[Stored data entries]
━━━━━━

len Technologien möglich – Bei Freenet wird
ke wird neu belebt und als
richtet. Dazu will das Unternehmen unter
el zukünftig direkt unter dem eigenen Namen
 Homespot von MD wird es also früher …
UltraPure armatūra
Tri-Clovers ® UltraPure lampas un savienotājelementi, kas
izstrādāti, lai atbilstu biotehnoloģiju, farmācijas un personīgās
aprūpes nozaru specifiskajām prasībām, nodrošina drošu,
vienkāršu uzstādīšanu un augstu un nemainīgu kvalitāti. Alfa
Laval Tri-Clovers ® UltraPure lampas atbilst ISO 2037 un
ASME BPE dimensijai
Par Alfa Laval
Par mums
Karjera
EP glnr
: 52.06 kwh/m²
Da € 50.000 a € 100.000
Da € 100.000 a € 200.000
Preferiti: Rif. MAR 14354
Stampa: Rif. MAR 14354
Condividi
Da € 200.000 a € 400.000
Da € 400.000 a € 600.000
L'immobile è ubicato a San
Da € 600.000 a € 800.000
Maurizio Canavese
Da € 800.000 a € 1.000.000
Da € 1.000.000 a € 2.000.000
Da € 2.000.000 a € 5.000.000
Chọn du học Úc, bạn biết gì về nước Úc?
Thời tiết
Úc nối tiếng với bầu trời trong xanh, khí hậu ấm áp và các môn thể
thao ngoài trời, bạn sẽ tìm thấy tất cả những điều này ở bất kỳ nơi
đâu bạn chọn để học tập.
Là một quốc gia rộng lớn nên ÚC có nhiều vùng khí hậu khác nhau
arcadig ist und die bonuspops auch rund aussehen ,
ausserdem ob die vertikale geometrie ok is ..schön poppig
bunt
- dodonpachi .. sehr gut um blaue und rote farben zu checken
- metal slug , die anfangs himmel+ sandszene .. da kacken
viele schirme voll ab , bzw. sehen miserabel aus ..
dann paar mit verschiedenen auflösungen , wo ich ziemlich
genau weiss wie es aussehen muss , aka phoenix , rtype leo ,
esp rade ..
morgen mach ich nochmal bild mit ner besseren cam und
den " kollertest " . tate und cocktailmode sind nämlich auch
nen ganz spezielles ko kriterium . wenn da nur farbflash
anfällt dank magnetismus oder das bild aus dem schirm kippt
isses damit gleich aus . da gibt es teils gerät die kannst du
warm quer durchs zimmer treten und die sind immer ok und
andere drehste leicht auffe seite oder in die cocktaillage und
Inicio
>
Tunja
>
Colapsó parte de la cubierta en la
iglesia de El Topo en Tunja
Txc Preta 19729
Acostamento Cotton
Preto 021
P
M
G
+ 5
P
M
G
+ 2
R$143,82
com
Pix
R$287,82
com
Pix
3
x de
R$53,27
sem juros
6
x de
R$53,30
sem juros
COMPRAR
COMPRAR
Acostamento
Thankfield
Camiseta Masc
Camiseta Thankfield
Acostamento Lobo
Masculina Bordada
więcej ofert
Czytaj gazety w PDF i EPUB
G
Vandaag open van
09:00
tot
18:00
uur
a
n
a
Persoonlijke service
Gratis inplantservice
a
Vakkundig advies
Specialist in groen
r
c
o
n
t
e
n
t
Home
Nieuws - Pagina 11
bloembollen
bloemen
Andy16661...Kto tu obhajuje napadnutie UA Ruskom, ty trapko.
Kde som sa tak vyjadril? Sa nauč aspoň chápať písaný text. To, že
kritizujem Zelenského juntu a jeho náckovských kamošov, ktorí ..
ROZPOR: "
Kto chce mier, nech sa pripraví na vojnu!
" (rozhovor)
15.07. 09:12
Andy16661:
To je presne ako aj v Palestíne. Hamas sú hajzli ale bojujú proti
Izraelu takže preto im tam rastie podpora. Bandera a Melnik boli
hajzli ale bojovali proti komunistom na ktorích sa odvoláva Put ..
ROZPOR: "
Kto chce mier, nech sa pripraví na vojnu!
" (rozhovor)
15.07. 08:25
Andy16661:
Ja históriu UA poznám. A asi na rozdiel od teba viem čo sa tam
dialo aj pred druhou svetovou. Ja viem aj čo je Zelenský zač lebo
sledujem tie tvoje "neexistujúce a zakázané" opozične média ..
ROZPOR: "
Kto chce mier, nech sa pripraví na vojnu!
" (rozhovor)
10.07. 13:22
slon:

━━━━━━

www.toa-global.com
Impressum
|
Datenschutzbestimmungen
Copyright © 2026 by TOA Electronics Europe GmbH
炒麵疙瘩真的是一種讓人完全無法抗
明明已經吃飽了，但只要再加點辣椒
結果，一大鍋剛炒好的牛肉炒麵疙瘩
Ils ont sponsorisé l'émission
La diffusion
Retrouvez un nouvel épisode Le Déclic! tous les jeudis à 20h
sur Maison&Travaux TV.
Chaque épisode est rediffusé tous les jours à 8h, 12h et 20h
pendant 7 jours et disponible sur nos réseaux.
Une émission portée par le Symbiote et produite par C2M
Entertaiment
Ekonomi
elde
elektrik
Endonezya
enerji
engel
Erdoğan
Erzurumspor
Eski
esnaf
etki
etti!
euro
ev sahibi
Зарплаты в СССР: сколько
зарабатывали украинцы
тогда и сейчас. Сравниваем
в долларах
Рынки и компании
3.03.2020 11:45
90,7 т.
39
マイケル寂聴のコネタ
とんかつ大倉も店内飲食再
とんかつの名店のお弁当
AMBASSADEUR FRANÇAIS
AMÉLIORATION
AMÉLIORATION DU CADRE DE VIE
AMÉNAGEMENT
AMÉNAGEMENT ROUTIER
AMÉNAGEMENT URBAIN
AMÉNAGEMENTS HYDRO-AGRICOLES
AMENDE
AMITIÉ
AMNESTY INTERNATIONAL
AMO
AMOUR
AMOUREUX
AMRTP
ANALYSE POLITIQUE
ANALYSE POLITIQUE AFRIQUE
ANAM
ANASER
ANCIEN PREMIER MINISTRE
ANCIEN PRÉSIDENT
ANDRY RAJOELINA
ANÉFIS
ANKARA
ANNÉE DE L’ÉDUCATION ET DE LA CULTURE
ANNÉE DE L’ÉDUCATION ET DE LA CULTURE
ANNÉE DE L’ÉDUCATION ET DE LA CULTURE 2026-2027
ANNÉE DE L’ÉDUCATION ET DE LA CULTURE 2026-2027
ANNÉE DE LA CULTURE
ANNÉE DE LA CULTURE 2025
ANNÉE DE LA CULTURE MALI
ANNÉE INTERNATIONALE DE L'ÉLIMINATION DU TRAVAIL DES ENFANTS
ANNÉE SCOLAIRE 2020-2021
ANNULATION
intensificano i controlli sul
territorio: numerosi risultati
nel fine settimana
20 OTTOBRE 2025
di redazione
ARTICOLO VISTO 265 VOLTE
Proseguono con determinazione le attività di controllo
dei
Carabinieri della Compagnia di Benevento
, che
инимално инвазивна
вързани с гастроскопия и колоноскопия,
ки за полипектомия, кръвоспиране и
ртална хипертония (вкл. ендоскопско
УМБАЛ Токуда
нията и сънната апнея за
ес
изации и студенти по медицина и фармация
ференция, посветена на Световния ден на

━━━━━━

BRIEF
What lines above hold the word "POLITIQUE"? Pull each one out.

RESPONSE BOX
ANALYSE POLITIQUE
ANALYSE POLITIQUE AFRIQUE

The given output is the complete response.